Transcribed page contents

━━━━━━━━━━

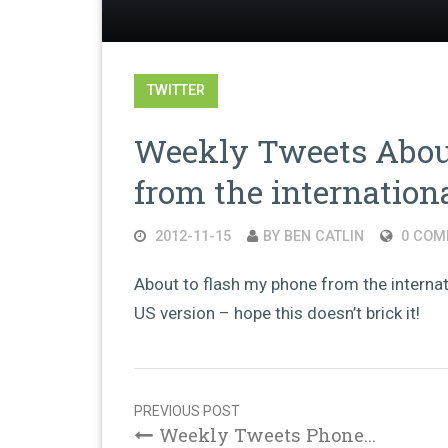
TWITTER
Weekly Tweets About
from the internation
2012-11-15
BY BEN CATLIN
0 COM
About to flash my phone from the internati
US version – hope this doesn’t brick it!
Post
navigation
PREVIOUS POST
Weekly Tweets Phone...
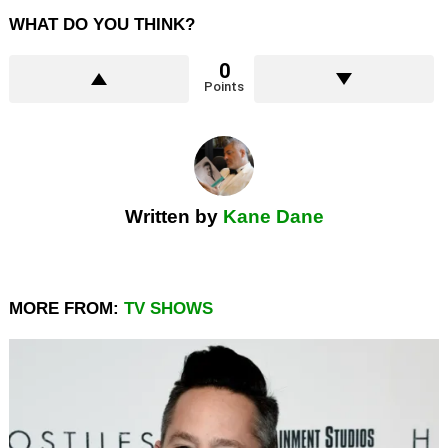
WHAT DO YOU THINK?
0
Points
Written by
Kane Dane
MORE FROM:
TV SHOWS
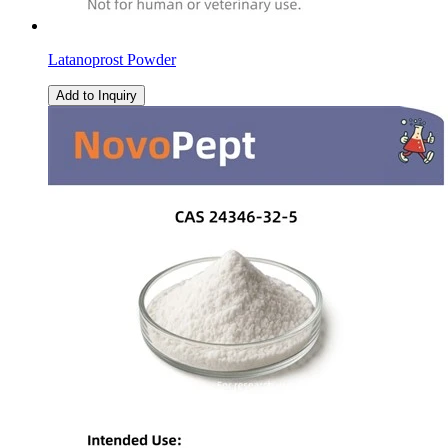
Latanoprost Powder
Add to Inquiry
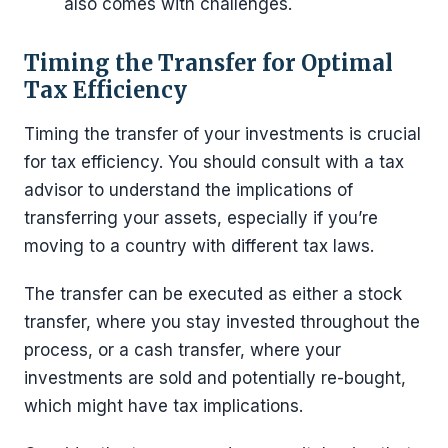
also comes with challenges.
Timing the Transfer for Optimal
Tax Efficiency
Timing the transfer of your investments is crucial
for tax efficiency. You should consult with a tax
advisor to understand the implications of
transferring your assets, especially if you’re
moving to a country with different tax laws.
The transfer can be executed as either a stock
transfer, where you stay invested throughout the
process, or a cash transfer, where your
investments are sold and potentially re-bought,
which might have tax implications.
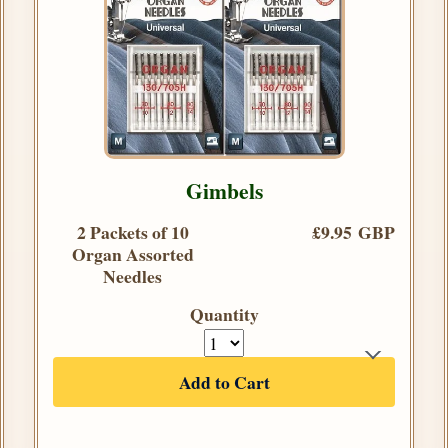
Gimbels
2 Packets of 10
£9.95 GBP
Organ Assorted
Needles
Quantity
Add to Cart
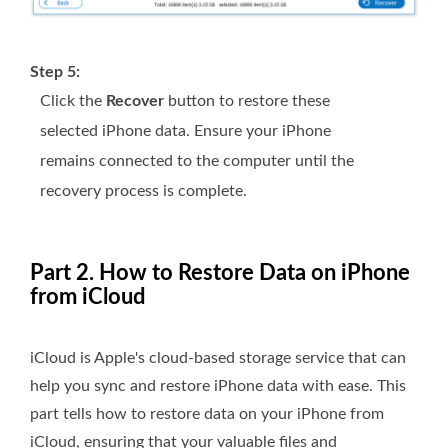
Step 5:
Click the
Recover
button to restore these
selected iPhone data. Ensure your iPhone
remains connected to the computer until the
recovery process is complete.
Part 2. How to Restore Data on iPhone
from iCloud
iCloud is Apple's cloud-based storage service that can
help you sync and restore iPhone data with ease. This
part tells how to restore data on your iPhone from
iCloud, ensuring that your valuable files and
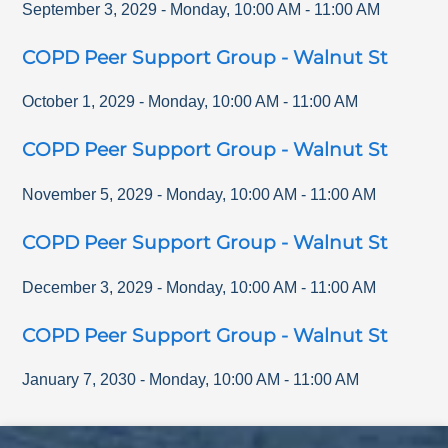
September 3, 2029
-
Monday
,
10:00 AM
-
11:00 AM
COPD Peer Support Group - Walnut St
October 1, 2029
-
Monday
,
10:00 AM
-
11:00 AM
COPD Peer Support Group - Walnut St
November 5, 2029
-
Monday
,
10:00 AM
-
11:00 AM
COPD Peer Support Group - Walnut St
December 3, 2029
-
Monday
,
10:00 AM
-
11:00 AM
COPD Peer Support Group - Walnut St
January 7, 2030
-
Monday
,
10:00 AM
-
11:00 AM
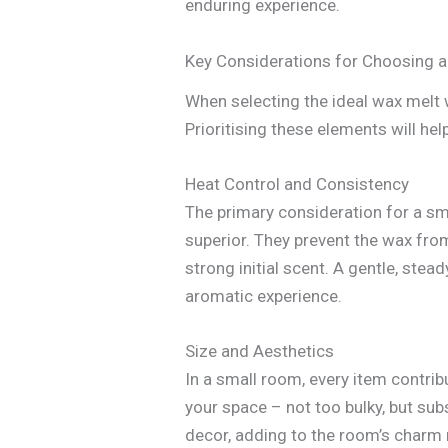
enduring experience.
Key Considerations for Choosing
When selecting the ideal wax melt 
Prioritising these elements will h
Heat Control and Consistency
The primary consideration for a sm
superior. They prevent the wax from
strong initial scent. A gentle, ste
aromatic experience.
Size and Aesthetics
In a small room, every item contribu
your space – not too bulky, but su
decor, adding to the room’s charm r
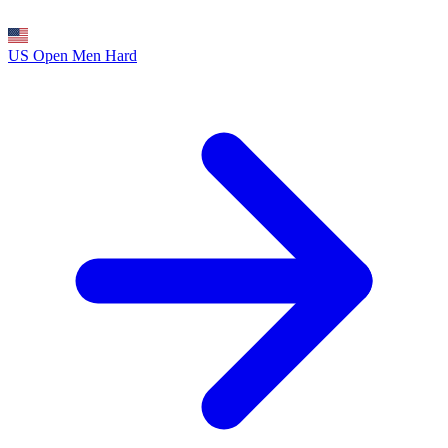
US Open Men
Hard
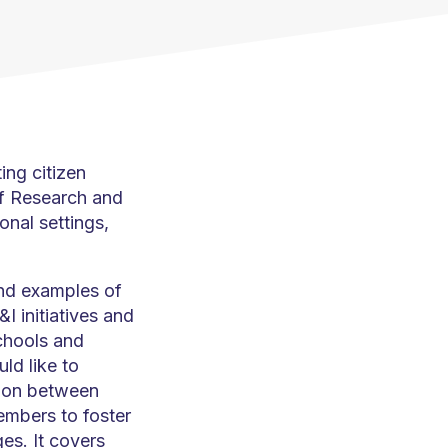
ing citizen
f Research and
onal settings,
and examples of
I initiatives and
schools and
ld like to
tion between
mbers to foster
es. It covers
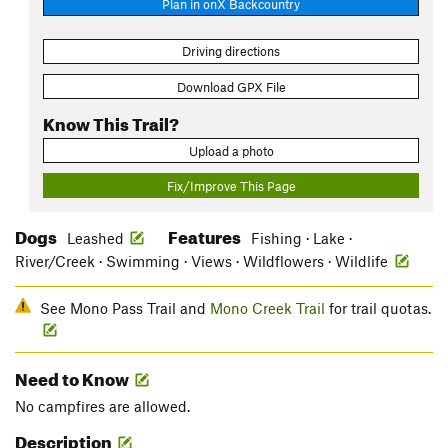
Plan in onX Backcountry
Driving directions
Download GPX File
Know This Trail?
Upload a photo
Fix/Improve This Page
Dogs
Features
Leashed
Fishing · Lake ·
River/Creek · Swimming · Views · Wildflowers · Wildlife
See Mono Pass Trail and
Mono Creek Trail
for trail quotas.
Need to Know
No campfires are allowed.
Description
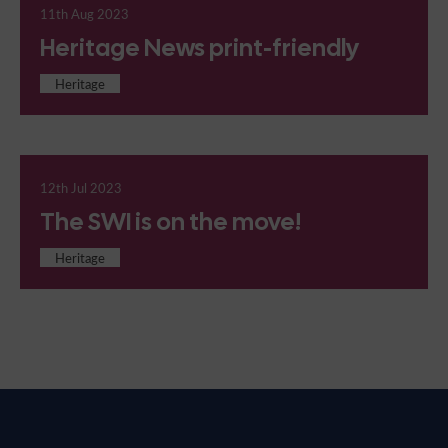
11th Aug 2023
Heritage News print-friendly
Heritage
12th Jul 2023
The SWI is on the move!
Heritage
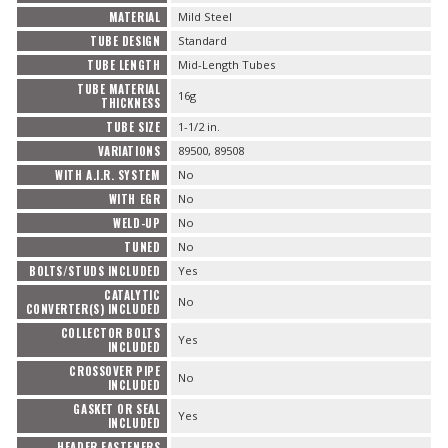
MATERIAL
Mild Steel
TUBE DESIGN
Standard
TUBE LENGTH
Mid-Length Tubes
TUBE MATERIAL
16g
THICKNESS
TUBE SIZE
1-1/2 in.
VARIATIONS
89500, 89508
WITH A.I.R. SYSTEM
No
WITH EGR
No
WELD-UP
No
TUNED
No
BOLTS/STUDS INCLUDED
Yes
CATALYTIC
No
CONVERTER(S) INCLUDED
COLLECTOR BOLTS
Yes
INCLUDED
CROSSOVER PIPE
No
INCLUDED
GASKET OR SEAL
Yes
INCLUDED
HEADER FASTENERS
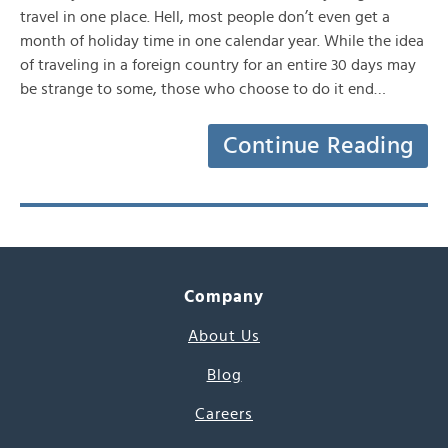
travel in one place. Hell, most people don’t even get a
month of holiday time in one calendar year. While the idea
of traveling in a foreign country for an entire 30 days may
be strange to some, those who choose to do it end…
Continue Reading
Company
About Us
Blog
Careers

━━━━━━━━━━

**Activity:**
Each record above is to be returned unchanged, while any picture it holds stays out.

**Task result:**
TWITTER
Weekly Tweets About
from the internation
2012-11-15
BY BEN CATLIN
0 COM
About to flash my phone from the internati
US version – hope this doesn’t brick it!
Post
navigation
PREVIOUS POST
Weekly Tweets Phone...
WHAT DO YOU THINK?
0
Points
Written by
Kane Dane
MORE FROM:
TV SHOWS
Latanoprost Powder
Add to Inquiry
also comes with challenges.
Timing the Transfer for Optimal
Tax Efficiency
Timing the transfer of your investments is crucial
for tax efficiency. You should consult with a tax
advisor to understand the implications of
transferring your assets, especially if you’re
moving to a country with different tax laws.
The transfer can be executed as either a stock
transfer, where you stay invested throughout the
process, or a cash transfer, where your
investments are sold and potentially re-bought,
which might have tax implications.
Gimbels
2 Packets of 10
£9.95 GBP
Organ Assorted
Needles
Quantity
Add to Cart
Step 5:
Click the
Recover
button to restore these
selected iPhone data. Ensure your iPhone
remains connected to the computer until the
recovery process is complete.
Part 2. How to Restore Data on iPhone
from iCloud
iCloud is Apple's cloud-based storage service that can
help you sync and restore iPhone data with ease. This
part tells how to restore data on your iPhone from
iCloud, ensuring that your valuable files and
September 3, 2029
-
Monday
,
10:00 AM
-
11:00 AM
COPD Peer Support Group - Walnut St
October 1, 2029
-
Monday
,
10:00 AM
-
11:00 AM
COPD Peer Support Group - Walnut St
November 5, 2029
-
Monday
,
10:00 AM
-
11:00 AM
COPD Peer Support Group - Walnut St
December 3, 2029
-
Monday
,
10:00 AM
-
11:00 AM
COPD Peer Support Group - Walnut St
January 7, 2030
-
Monday
,
10:00 AM
-
11:00 AM
enduring experience.
Key Considerations for Choosing
When selecting the ideal wax melt 
Prioritising these elements will h
Heat Control and Consistency
The primary consideration for a sm
superior. They prevent the wax from
strong initial scent. A gentle, ste
aromatic experience.
Size and Aesthetics
In a small room, every item contribu
your space – not too bulky, but su
decor, adding to the room’s charm r
US Open Men
Hard
ing citizen
f Research and
onal settings,
and examples of
I initiatives and
schools and
ld like to
tion between
mbers to foster
es. It covers
Plan in onX Backcountry
Driving directions
Download GPX File
Know This Trail?
Upload a photo
Fix/Improve This Page
Dogs
Features
Leashed
Fishing · Lake ·
River/Creek · Swimming · Views · Wildflowers · Wildlife
See Mono Pass Trail and
Mono Creek Trail
for trail quotas.
Need to Know
No campfires are allowed.
Description
11th Aug 2023
Heritage News print-friendly
Heritage
12th Jul 2023
The SWI is on the move!
Heritage
MATERIAL
Mild Steel
TUBE DESIGN
Standard
TUBE LENGTH
Mid-Length Tubes
TUBE MATERIAL
16g
THICKNESS
TUBE SIZE
1-1/2 in.
VARIATIONS
89500, 89508
WITH A.I.R. SYSTEM
No
WITH EGR
No
WELD-UP
No
TUNED
No
BOLTS/STUDS INCLUDED
Yes
CATALYTIC
No
CONVERTER(S) INCLUDED
COLLECTOR BOLTS
Yes
INCLUDED
CROSSOVER PIPE
No
INCLUDED
GASKET OR SEAL
Yes
INCLUDED
HEADER FASTENERS
travel in one place. Hell, most people don’t even get a
month of holiday time in one calendar year. While the idea
of traveling in a foreign country for an entire 30 days may
be strange to some, those who choose to do it end…
Continue Reading
Company
About Us
Blog
Careers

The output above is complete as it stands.